> WHAT THE EXERCISE ASKS: Below are records; reproduce exactly the lines from the one that has "saber mas sobre" through the one that has "Sanatı - MidJourney Prompt", ends included, and nothing more.

____________________

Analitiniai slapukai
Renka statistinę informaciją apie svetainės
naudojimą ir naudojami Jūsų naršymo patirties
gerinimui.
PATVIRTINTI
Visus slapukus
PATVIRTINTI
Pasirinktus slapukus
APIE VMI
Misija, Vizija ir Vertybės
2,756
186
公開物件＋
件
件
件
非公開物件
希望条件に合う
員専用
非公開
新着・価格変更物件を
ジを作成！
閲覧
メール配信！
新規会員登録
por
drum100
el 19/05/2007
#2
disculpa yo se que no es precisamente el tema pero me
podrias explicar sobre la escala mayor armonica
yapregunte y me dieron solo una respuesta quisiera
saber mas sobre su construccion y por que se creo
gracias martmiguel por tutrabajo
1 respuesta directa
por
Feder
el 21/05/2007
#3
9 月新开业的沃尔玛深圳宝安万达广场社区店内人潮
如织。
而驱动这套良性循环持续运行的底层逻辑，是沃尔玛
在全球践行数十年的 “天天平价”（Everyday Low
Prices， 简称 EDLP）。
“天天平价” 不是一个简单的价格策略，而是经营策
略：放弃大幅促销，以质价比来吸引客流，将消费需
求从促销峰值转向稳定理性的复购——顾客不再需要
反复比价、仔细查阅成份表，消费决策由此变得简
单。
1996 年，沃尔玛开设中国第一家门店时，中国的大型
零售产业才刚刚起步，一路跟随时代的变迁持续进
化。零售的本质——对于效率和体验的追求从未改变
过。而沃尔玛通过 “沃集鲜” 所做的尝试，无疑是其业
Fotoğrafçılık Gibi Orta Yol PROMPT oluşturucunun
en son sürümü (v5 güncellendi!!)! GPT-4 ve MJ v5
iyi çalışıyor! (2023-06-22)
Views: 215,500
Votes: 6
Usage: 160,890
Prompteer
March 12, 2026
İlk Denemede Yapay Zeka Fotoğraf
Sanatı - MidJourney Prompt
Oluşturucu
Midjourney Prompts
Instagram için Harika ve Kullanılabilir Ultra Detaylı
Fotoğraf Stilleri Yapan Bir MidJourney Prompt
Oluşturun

____________________

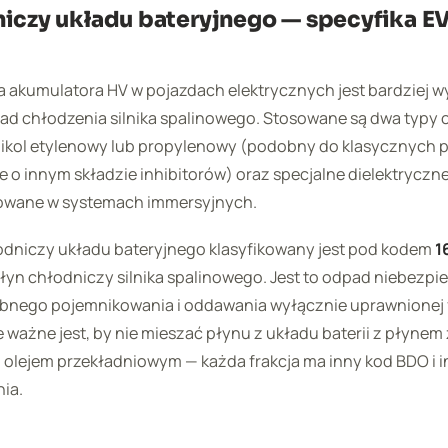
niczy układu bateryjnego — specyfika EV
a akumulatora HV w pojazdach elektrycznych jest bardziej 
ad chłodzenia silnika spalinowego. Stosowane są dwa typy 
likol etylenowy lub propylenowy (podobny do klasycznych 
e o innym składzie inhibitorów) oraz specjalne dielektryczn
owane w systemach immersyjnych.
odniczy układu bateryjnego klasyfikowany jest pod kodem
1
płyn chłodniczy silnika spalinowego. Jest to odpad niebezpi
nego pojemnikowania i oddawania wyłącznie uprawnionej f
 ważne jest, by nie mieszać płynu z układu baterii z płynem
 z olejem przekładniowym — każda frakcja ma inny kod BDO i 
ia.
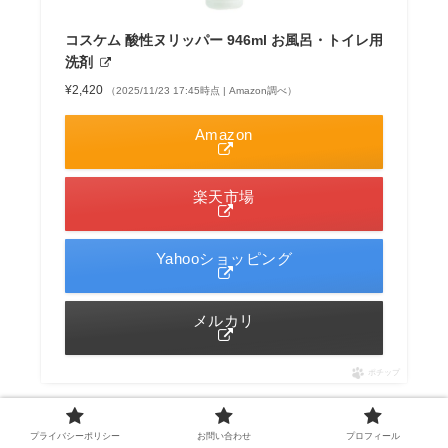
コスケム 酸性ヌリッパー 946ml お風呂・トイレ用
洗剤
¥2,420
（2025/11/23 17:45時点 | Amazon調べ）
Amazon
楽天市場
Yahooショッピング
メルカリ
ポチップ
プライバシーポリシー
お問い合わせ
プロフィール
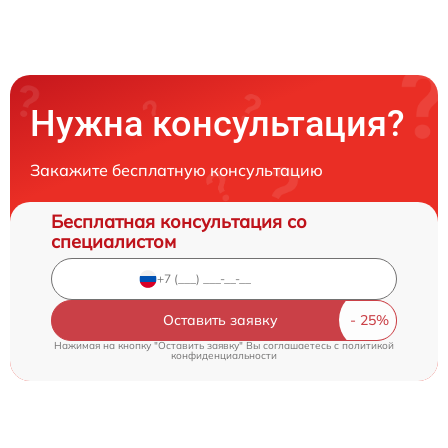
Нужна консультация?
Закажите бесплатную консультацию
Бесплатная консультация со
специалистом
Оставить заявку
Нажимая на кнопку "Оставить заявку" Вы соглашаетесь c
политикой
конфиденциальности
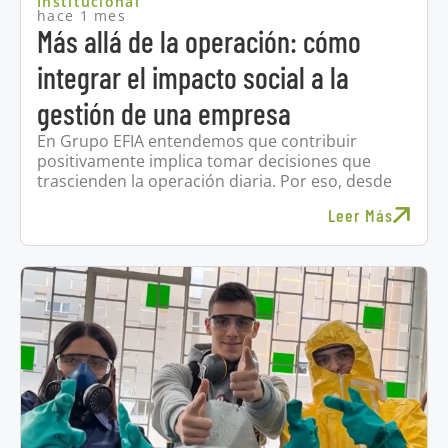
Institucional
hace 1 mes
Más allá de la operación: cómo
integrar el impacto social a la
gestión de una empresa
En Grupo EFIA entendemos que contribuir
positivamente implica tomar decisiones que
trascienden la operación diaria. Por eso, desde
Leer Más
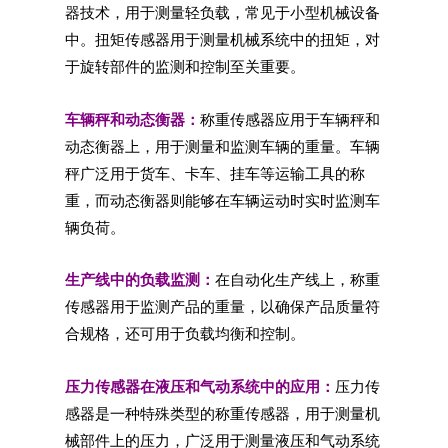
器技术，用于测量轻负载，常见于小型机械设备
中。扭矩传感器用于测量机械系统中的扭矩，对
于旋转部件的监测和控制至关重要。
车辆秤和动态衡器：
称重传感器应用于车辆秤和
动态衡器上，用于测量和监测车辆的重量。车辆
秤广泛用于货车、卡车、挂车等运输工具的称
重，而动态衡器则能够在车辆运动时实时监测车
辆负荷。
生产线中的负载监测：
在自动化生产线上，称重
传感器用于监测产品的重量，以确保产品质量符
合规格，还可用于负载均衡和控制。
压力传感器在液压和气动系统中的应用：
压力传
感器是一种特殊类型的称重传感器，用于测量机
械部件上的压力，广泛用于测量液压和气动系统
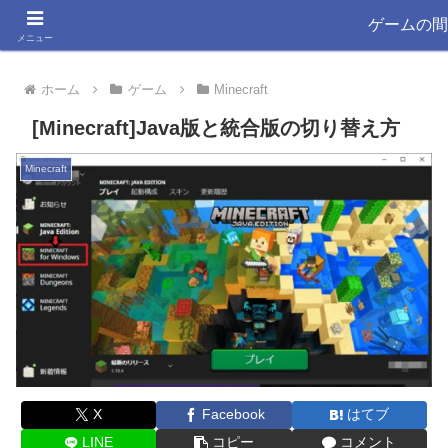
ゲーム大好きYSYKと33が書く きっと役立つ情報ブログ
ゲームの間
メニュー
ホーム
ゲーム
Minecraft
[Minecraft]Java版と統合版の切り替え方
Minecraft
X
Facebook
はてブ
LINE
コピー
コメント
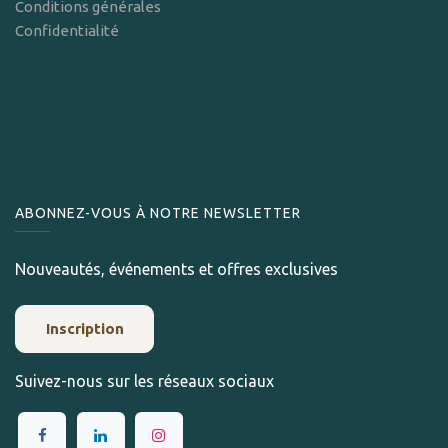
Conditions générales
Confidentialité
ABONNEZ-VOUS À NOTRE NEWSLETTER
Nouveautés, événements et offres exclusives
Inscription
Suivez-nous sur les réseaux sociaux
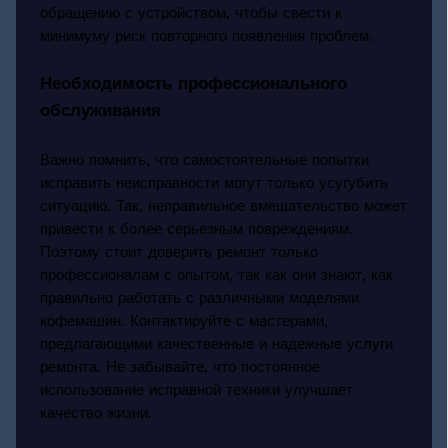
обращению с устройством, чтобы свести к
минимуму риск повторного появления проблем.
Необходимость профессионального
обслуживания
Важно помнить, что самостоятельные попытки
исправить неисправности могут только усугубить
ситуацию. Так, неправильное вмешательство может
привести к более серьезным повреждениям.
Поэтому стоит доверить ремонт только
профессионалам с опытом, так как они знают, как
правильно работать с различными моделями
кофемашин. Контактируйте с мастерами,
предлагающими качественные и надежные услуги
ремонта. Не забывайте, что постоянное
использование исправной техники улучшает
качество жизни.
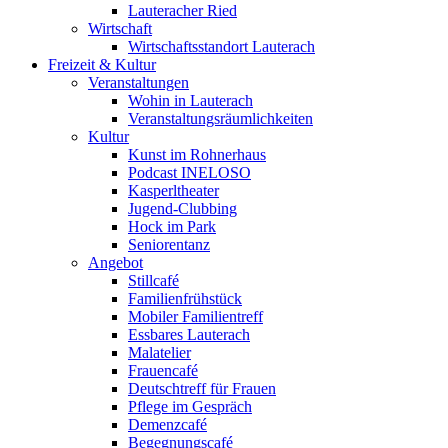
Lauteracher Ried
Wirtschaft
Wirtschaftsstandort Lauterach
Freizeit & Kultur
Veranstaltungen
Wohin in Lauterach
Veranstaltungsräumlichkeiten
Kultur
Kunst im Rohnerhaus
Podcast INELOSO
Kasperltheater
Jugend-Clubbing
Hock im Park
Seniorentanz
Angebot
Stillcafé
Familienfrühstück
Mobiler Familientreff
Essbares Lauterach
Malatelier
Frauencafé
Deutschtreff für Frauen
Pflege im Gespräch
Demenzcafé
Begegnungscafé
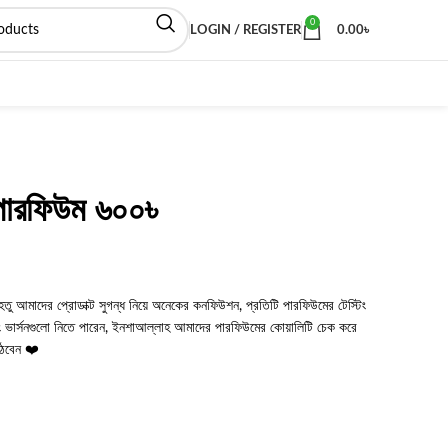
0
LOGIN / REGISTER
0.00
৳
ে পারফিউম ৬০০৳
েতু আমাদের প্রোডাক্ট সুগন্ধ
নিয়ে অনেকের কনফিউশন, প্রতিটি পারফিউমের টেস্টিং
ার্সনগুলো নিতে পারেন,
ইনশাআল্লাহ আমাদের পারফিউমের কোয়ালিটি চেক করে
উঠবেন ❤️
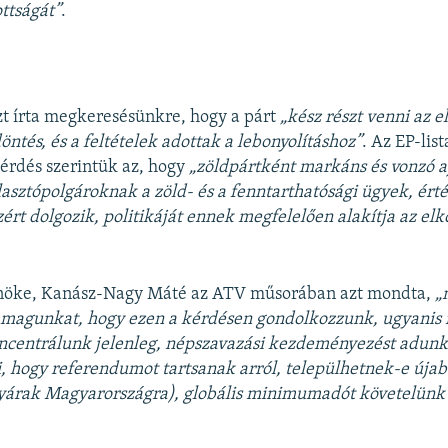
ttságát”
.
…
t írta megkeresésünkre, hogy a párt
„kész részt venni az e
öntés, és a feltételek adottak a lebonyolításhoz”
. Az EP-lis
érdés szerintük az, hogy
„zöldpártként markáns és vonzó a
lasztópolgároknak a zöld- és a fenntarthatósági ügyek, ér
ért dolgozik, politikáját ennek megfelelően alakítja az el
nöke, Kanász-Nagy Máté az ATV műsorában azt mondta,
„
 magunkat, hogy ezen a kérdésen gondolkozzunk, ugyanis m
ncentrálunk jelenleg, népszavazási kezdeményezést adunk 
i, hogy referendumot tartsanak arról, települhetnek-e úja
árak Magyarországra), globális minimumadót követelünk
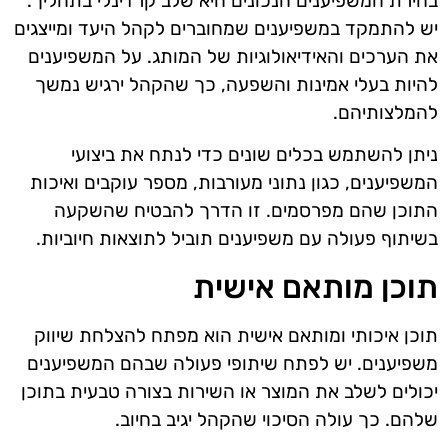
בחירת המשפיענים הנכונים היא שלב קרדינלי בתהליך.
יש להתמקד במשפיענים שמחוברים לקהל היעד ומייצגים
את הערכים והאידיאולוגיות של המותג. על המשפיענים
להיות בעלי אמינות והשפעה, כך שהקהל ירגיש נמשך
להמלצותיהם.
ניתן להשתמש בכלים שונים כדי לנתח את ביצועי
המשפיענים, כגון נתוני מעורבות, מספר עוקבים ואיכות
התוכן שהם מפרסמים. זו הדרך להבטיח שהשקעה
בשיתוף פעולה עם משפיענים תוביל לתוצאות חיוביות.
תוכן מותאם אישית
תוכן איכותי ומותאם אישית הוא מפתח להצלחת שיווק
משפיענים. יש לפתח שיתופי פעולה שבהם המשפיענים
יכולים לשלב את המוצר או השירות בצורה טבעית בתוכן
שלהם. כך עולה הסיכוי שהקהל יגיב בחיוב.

____________________

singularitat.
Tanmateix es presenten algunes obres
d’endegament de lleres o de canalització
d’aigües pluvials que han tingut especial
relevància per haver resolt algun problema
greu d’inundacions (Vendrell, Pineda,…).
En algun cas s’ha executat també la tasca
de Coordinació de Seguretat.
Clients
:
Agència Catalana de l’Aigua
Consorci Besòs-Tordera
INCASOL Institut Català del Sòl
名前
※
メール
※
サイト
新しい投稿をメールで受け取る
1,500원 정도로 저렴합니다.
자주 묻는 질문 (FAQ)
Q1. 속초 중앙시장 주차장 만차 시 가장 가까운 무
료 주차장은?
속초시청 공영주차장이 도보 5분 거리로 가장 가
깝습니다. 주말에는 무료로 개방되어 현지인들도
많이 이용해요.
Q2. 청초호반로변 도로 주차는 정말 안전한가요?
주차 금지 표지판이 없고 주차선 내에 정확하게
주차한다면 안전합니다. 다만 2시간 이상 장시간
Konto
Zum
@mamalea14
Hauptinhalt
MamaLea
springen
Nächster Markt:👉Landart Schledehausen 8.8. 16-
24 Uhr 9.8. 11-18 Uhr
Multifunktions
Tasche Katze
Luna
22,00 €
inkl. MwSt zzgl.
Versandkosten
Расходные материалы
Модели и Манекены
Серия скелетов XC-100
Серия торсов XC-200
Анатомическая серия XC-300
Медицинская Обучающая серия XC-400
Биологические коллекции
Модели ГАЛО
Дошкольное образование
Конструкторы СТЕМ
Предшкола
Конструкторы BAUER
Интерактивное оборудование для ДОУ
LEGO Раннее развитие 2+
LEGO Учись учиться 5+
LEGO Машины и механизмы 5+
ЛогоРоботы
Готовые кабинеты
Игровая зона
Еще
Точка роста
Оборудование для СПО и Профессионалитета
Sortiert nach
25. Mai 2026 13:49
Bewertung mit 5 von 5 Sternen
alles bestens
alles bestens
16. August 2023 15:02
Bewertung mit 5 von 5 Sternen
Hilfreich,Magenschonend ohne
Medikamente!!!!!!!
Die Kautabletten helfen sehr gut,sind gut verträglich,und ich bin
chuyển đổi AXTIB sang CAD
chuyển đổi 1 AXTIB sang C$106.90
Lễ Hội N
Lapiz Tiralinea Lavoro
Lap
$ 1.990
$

____________________

> OUTPUT:
saber mas sobre su construccion y por que se creo
gracias martmiguel por tutrabajo
1 respuesta directa
por
Feder
el 21/05/2007
#3
9 月新开业的沃尔玛深圳宝安万达广场社区店内人潮
如织。
而驱动这套良性循环持续运行的底层逻辑，是沃尔玛
在全球践行数十年的 “天天平价”（Everyday Low
Prices， 简称 EDLP）。
“天天平价” 不是一个简单的价格策略，而是经营策
略：放弃大幅促销，以质价比来吸引客流，将消费需
求从促销峰值转向稳定理性的复购——顾客不再需要
反复比价、仔细查阅成份表，消费决策由此变得简
单。
1996 年，沃尔玛开设中国第一家门店时，中国的大型
零售产业才刚刚起步，一路跟随时代的变迁持续进
化。零售的本质——对于效率和体验的追求从未改变
过。而沃尔玛通过 “沃集鲜” 所做的尝试，无疑是其业
Fotoğrafçılık Gibi Orta Yol PROMPT oluşturucunun
en son sürümü (v5 güncellendi!!)! GPT-4 ve MJ v5
iyi çalışıyor! (2023-06-22)
Views: 215,500
Votes: 6
Usage: 160,890
Prompteer
March 12, 2026
İlk Denemede Yapay Zeka Fotoğraf
Sanatı - MidJourney Prompt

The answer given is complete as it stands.